(Collected data)
* * *

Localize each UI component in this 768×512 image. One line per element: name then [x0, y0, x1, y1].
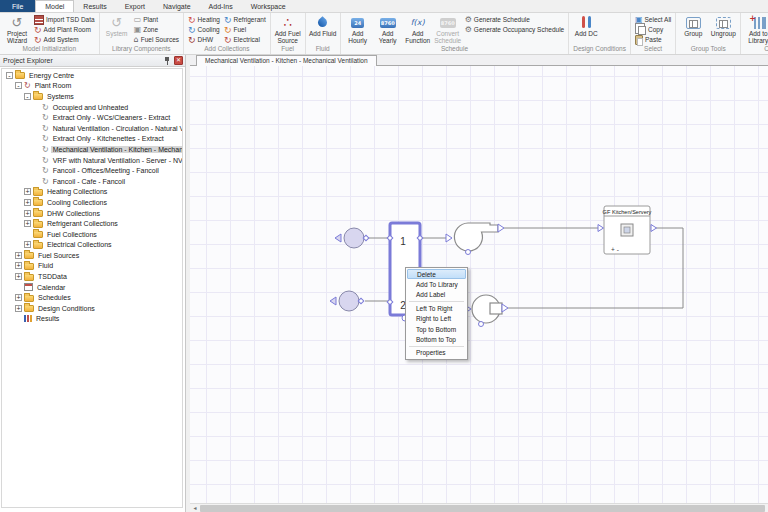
add-hourly-button[interactable]: 24Add Hourly [343, 14, 373, 44]
context-menu-item-right-to-left[interactable]: Right to Left [407, 314, 466, 324]
tree-expander-icon[interactable]: + [24, 220, 31, 227]
fan-component-2[interactable] [465, 295, 508, 327]
add-plant-room-button[interactable]: ↻Add Plant Room [32, 25, 97, 34]
context-menu-item-add-to-library[interactable]: Add To Library [407, 279, 466, 289]
tree-item-fuel-sources[interactable]: +Fuel Sources [2, 250, 182, 261]
tree-expander-icon[interactable]: + [15, 305, 22, 312]
tree-expander-icon[interactable]: + [15, 294, 22, 301]
tree-item-fancoil-offices-meeting-fancoil[interactable]: +↻Fancoil - Offices/Meeting - Fancoil [2, 165, 182, 176]
tree-item-systems[interactable]: -Systems [2, 91, 182, 102]
heating-button[interactable]: ↻Heating [186, 15, 222, 24]
tree-expander-icon[interactable]: - [24, 93, 31, 100]
context-menu-item-add-label[interactable]: Add Label [407, 290, 466, 300]
close-panel-button[interactable]: ✕ [174, 56, 183, 65]
tree-item-calendar[interactable]: +Calendar [2, 282, 182, 293]
generate-occupancy-schedule-button[interactable]: ⚙Generate Occupancy Schedule [463, 25, 567, 34]
refrigerant-button[interactable]: ↻Refrigerant [222, 15, 268, 24]
add-function-button[interactable]: f(x)Add Function [403, 14, 433, 44]
air-node-1[interactable] [335, 228, 369, 248]
system-icon: ↻ [42, 177, 49, 186]
tree-item-design-conditions[interactable]: +Design Conditions [2, 303, 182, 314]
ribbon-group-fluid: Add FluidFluid [306, 13, 341, 54]
tree-item-schedules[interactable]: +Schedules [2, 292, 182, 303]
scrollbar-thumb[interactable] [200, 505, 765, 512]
tree-item-energy-centre[interactable]: -Energy Centre [2, 70, 182, 81]
add-system-button[interactable]: ↻Add System [32, 35, 97, 44]
add-plant-room-label: Add Plant Room [44, 26, 91, 33]
zone-component[interactable]: GF Kitchen/Servery + - [598, 206, 657, 254]
tree-item-plant-room[interactable]: -↻Plant Room [2, 81, 182, 92]
pin-icon[interactable] [164, 56, 171, 65]
menu-tab-navigate[interactable]: Navigate [154, 0, 200, 12]
tree-item-extract-only-wcs-cleaners-extract[interactable]: +↻Extract Only - WCs/Cleaners - Extract [2, 112, 182, 123]
tree-item-occupied-and-unheated[interactable]: +↻Occupied and Unheated [2, 102, 182, 113]
group-button[interactable]: Group [678, 14, 708, 37]
copy-button[interactable]: Copy [633, 25, 673, 34]
tree-expander-icon[interactable]: + [24, 199, 31, 206]
project-wizard-button[interactable]: ↺Project Wizard [2, 14, 32, 44]
document-tab[interactable]: Mechanical Ventilation - Kitchen - Mecha… [196, 55, 377, 66]
tree-item-mechanical-ventilation-kitchen-mechanical-ventilation[interactable]: +↻Mechanical Ventilation - Kitchen - Mec… [2, 144, 182, 155]
ribbon-group-label: Fuel [273, 44, 303, 54]
tree-expander-icon[interactable]: - [15, 82, 22, 89]
add-dc-button[interactable]: Add DC [571, 14, 601, 37]
fuel-button[interactable]: ↻Fuel [222, 25, 268, 34]
tree-expander-icon[interactable]: - [6, 72, 13, 79]
select-all-button[interactable]: ▣Select All [633, 15, 673, 24]
plant-button[interactable]: ▭Plant [132, 15, 181, 24]
menu-bar: FileModelResultsExportNavigateAdd-InsWor… [0, 0, 768, 13]
tree-item-refrigerant-collections[interactable]: +Refrigerant Collections [2, 218, 182, 229]
ungroup-button[interactable]: Ungroup [708, 14, 738, 37]
fan-component-1[interactable] [446, 223, 504, 255]
tree-expander-icon[interactable]: + [24, 188, 31, 195]
ribbon-group-label: Add Collections [186, 44, 268, 54]
add-yearly-button[interactable]: 8760Add Yearly [373, 14, 403, 44]
tree-expander-icon[interactable]: + [15, 273, 22, 280]
scroll-left-arrow-icon[interactable]: ◄ [190, 504, 200, 512]
tree-expander-icon[interactable]: + [15, 252, 22, 259]
cooling-button[interactable]: ↻Cooling [186, 25, 222, 34]
zone-button[interactable]: ▣Zone [132, 25, 181, 34]
tree-item-results[interactable]: +Results [2, 314, 182, 325]
air-node-2[interactable] [330, 291, 364, 311]
context-menu-item-delete[interactable]: Delete [407, 269, 466, 279]
menu-tab-model[interactable]: Model [35, 0, 74, 12]
schematic-canvas[interactable]: 1 2 [190, 66, 768, 503]
add-fuel-source-button[interactable]: ∴Add Fuel Source [273, 14, 303, 44]
horizontal-scrollbar[interactable]: ◄ [190, 503, 768, 512]
context-menu-item-top-to-bottom[interactable]: Top to Bottom [407, 324, 466, 334]
generate-schedule-button[interactable]: ⚙Generate Schedule [463, 15, 567, 24]
menu-tab-add-ins[interactable]: Add-Ins [200, 0, 242, 12]
tree-item-tsddata[interactable]: +TSDData [2, 271, 182, 282]
tree-item-fancoil-cafe-fancoil[interactable]: +↻Fancoil - Cafe - Fancoil [2, 176, 182, 187]
tree-item-dhw-collections[interactable]: +DHW Collections [2, 208, 182, 219]
electrical-button[interactable]: ↻Electrical [222, 35, 268, 44]
ribbon-group-fuel: ∴Add Fuel SourceFuel [271, 13, 306, 54]
add-to-library-button[interactable]: Add to Library [743, 14, 768, 44]
menu-tab-export[interactable]: Export [116, 0, 154, 12]
dhw-button[interactable]: ↻DHW [186, 35, 222, 44]
tree-expander-icon[interactable]: + [24, 210, 31, 217]
context-menu-item-properties[interactable]: Properties [407, 348, 466, 358]
group-label: Group [684, 30, 702, 37]
import-tsd-data-button[interactable]: Import TSD Data [32, 15, 97, 24]
menu-tab-results[interactable]: Results [74, 0, 115, 12]
tree-item-vrf-with-natural-ventilation-server-nv-vrf[interactable]: +↻VRF with Natural Ventilation - Server … [2, 155, 182, 166]
tree-item-cooling-collections[interactable]: +Cooling Collections [2, 197, 182, 208]
tree-item-extract-only-kitchenettes-extract[interactable]: +↻Extract Only - Kitchenettes - Extract [2, 134, 182, 145]
tree-item-natural-ventilation-circulation-natural-ventilation[interactable]: +↻Natural Ventilation - Circulation - Na… [2, 123, 182, 134]
tree-item-fluid[interactable]: +Fluid [2, 261, 182, 272]
add-fluid-button[interactable]: Add Fluid [308, 14, 338, 37]
menu-tab-workspace[interactable]: Workspace [242, 0, 295, 12]
menu-separator [409, 301, 464, 302]
tree-item-fuel-collections[interactable]: +Fuel Collections [2, 229, 182, 240]
tree-expander-icon[interactable]: + [15, 262, 22, 269]
fuel-sources-button[interactable]: ⌂Fuel Sources [132, 35, 181, 44]
context-menu-item-bottom-to-top[interactable]: Bottom to Top [407, 334, 466, 344]
context-menu-item-left-to-right[interactable]: Left To Right [407, 303, 466, 313]
paste-button[interactable]: Paste [633, 35, 673, 44]
tree-item-electrical-collections[interactable]: +Electrical Collections [2, 240, 182, 251]
tree-item-heating-collections[interactable]: +Heating Collections [2, 187, 182, 198]
tree-expander-icon[interactable]: + [24, 241, 31, 248]
menu-tab-file[interactable]: File [0, 0, 35, 12]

* * *

- WORK INSTRUCTIONS: Could you repeat all of the data exactly, minus the pictures?

- FINISHED TASK:
Localize each UI component in this 768×512 image. One line per element: name then [x0, y0, x1, y1].
add-hourly-button[interactable]: 24Add Hourly [343, 14, 373, 44]
context-menu-item-right-to-left[interactable]: Right to Left [407, 314, 466, 324]
tree-expander-icon[interactable]: + [24, 220, 31, 227]
fan-component-2[interactable] [465, 295, 508, 327]
add-plant-room-button[interactable]: ↻Add Plant Room [32, 25, 97, 34]
context-menu-item-add-to-library[interactable]: Add To Library [407, 279, 466, 289]
tree-item-fuel-sources[interactable]: +Fuel Sources [2, 250, 182, 261]
tree-expander-icon[interactable]: + [15, 305, 22, 312]
tree-expander-icon[interactable]: + [15, 294, 22, 301]
tree-item-fancoil-offices-meeting-fancoil[interactable]: +↻Fancoil - Offices/Meeting - Fancoil [2, 165, 182, 176]
tree-item-systems[interactable]: -Systems [2, 91, 182, 102]
heating-button[interactable]: ↻Heating [186, 15, 222, 24]
tree-expander-icon[interactable]: - [24, 93, 31, 100]
context-menu-item-add-label[interactable]: Add Label [407, 290, 466, 300]
close-panel-button[interactable]: ✕ [174, 56, 183, 65]
tree-item-calendar[interactable]: +Calendar [2, 282, 182, 293]
generate-occupancy-schedule-button[interactable]: ⚙Generate Occupancy Schedule [463, 25, 567, 34]
refrigerant-button[interactable]: ↻Refrigerant [222, 15, 268, 24]
add-function-button[interactable]: f(x)Add Function [403, 14, 433, 44]
air-node-1[interactable] [335, 228, 369, 248]
system-icon: ↻ [42, 177, 49, 186]
tree-item-design-conditions[interactable]: +Design Conditions [2, 303, 182, 314]
ribbon-group-fluid: Add FluidFluid [306, 13, 341, 54]
tree-item-schedules[interactable]: +Schedules [2, 292, 182, 303]
scrollbar-thumb[interactable] [200, 505, 765, 512]
tree-item-energy-centre[interactable]: -Energy Centre [2, 70, 182, 81]
add-system-button[interactable]: ↻Add System [32, 35, 97, 44]
add-plant-room-label: Add Plant Room [44, 26, 91, 33]
zone-component[interactable]: GF Kitchen/Servery + - [598, 206, 657, 254]
tree-item-plant-room[interactable]: -↻Plant Room [2, 81, 182, 92]
pin-icon[interactable] [164, 56, 171, 65]
menu-tab-navigate[interactable]: Navigate [154, 0, 200, 12]
tree-item-extract-only-wcs-cleaners-extract[interactable]: +↻Extract Only - WCs/Cleaners - Extract [2, 112, 182, 123]
tree-item-occupied-and-unheated[interactable]: +↻Occupied and Unheated [2, 102, 182, 113]
group-button[interactable]: Group [678, 14, 708, 37]
copy-button[interactable]: Copy [633, 25, 673, 34]
tree-expander-icon[interactable]: + [24, 199, 31, 206]
project-wizard-button[interactable]: ↺Project Wizard [2, 14, 32, 44]
document-tab[interactable]: Mechanical Ventilation - Kitchen - Mecha… [196, 55, 377, 66]
tree-item-mechanical-ventilation-kitchen-mechanical-ventilation[interactable]: +↻Mechanical Ventilation - Kitchen - Mec… [2, 144, 182, 155]
ribbon-group-label: Fuel [273, 44, 303, 54]
tree-expander-icon[interactable]: - [15, 82, 22, 89]
add-dc-button[interactable]: Add DC [571, 14, 601, 37]
fuel-button[interactable]: ↻Fuel [222, 25, 268, 34]
tree-expander-icon[interactable]: - [6, 72, 13, 79]
select-all-button[interactable]: ▣Select All [633, 15, 673, 24]
plant-button[interactable]: ▭Plant [132, 15, 181, 24]
menu-bar: FileModelResultsExportNavigateAdd-InsWor… [0, 0, 768, 13]
tree-item-refrigerant-collections[interactable]: +Refrigerant Collections [2, 218, 182, 229]
ungroup-button[interactable]: Ungroup [708, 14, 738, 37]
fan-component-1[interactable] [446, 223, 504, 255]
tree-expander-icon[interactable]: + [24, 188, 31, 195]
ribbon-group-label: Add Collections [186, 44, 268, 54]
add-yearly-button[interactable]: 8760Add Yearly [373, 14, 403, 44]
tree-expander-icon[interactable]: + [15, 273, 22, 280]
scroll-left-arrow-icon[interactable]: ◄ [190, 504, 200, 512]
tree-expander-icon[interactable]: + [15, 252, 22, 259]
cooling-button[interactable]: ↻Cooling [186, 25, 222, 34]
zone-button[interactable]: ▣Zone [132, 25, 181, 34]
tree-item-results[interactable]: +Results [2, 314, 182, 325]
air-node-2[interactable] [330, 291, 364, 311]
context-menu-item-delete[interactable]: Delete [407, 269, 466, 279]
menu-tab-model[interactable]: Model [35, 0, 74, 12]
schematic-canvas[interactable]: 1 2 [190, 66, 768, 503]
add-fuel-source-button[interactable]: ∴Add Fuel Source [273, 14, 303, 44]
horizontal-scrollbar[interactable]: ◄ [190, 503, 768, 512]
context-menu-item-top-to-bottom[interactable]: Top to Bottom [407, 324, 466, 334]
generate-schedule-button[interactable]: ⚙Generate Schedule [463, 15, 567, 24]
menu-tab-add-ins[interactable]: Add-Ins [200, 0, 242, 12]
tree-item-tsddata[interactable]: +TSDData [2, 271, 182, 282]
tree-item-fancoil-cafe-fancoil[interactable]: +↻Fancoil - Cafe - Fancoil [2, 176, 182, 187]
tree-item-dhw-collections[interactable]: +DHW Collections [2, 208, 182, 219]
electrical-button[interactable]: ↻Electrical [222, 35, 268, 44]
ribbon-group-fuel: ∴Add Fuel SourceFuel [271, 13, 306, 54]
add-to-library-button[interactable]: Add to Library [743, 14, 768, 44]
menu-tab-export[interactable]: Export [116, 0, 154, 12]
dhw-button[interactable]: ↻DHW [186, 35, 222, 44]
tree-expander-icon[interactable]: + [24, 210, 31, 217]
context-menu-item-properties[interactable]: Properties [407, 348, 466, 358]
group-label: Group [684, 30, 702, 37]
import-tsd-data-button[interactable]: Import TSD Data [32, 15, 97, 24]
menu-tab-results[interactable]: Results [74, 0, 115, 12]
tree-item-vrf-with-natural-ventilation-server-nv-vrf[interactable]: +↻VRF with Natural Ventilation - Server … [2, 155, 182, 166]
tree-item-cooling-collections[interactable]: +Cooling Collections [2, 197, 182, 208]
tree-item-extract-only-kitchenettes-extract[interactable]: +↻Extract Only - Kitchenettes - Extract [2, 134, 182, 145]
tree-item-natural-ventilation-circulation-natural-ventilation[interactable]: +↻Natural Ventilation - Circulation - Na… [2, 123, 182, 134]
tree-item-fluid[interactable]: +Fluid [2, 261, 182, 272]
add-fluid-button[interactable]: Add Fluid [308, 14, 338, 37]
menu-tab-workspace[interactable]: Workspace [242, 0, 295, 12]
menu-separator [409, 301, 464, 302]
tree-item-fuel-collections[interactable]: +Fuel Collections [2, 229, 182, 240]
tree-expander-icon[interactable]: + [15, 262, 22, 269]
fuel-sources-button[interactable]: ⌂Fuel Sources [132, 35, 181, 44]
context-menu-item-bottom-to-top[interactable]: Bottom to Top [407, 334, 466, 344]
context-menu-item-left-to-right[interactable]: Left To Right [407, 303, 466, 313]
paste-button[interactable]: Paste [633, 35, 673, 44]
tree-item-electrical-collections[interactable]: +Electrical Collections [2, 240, 182, 251]
tree-item-heating-collections[interactable]: +Heating Collections [2, 187, 182, 198]
tree-expander-icon[interactable]: + [24, 241, 31, 248]
menu-tab-file[interactable]: File [0, 0, 35, 12]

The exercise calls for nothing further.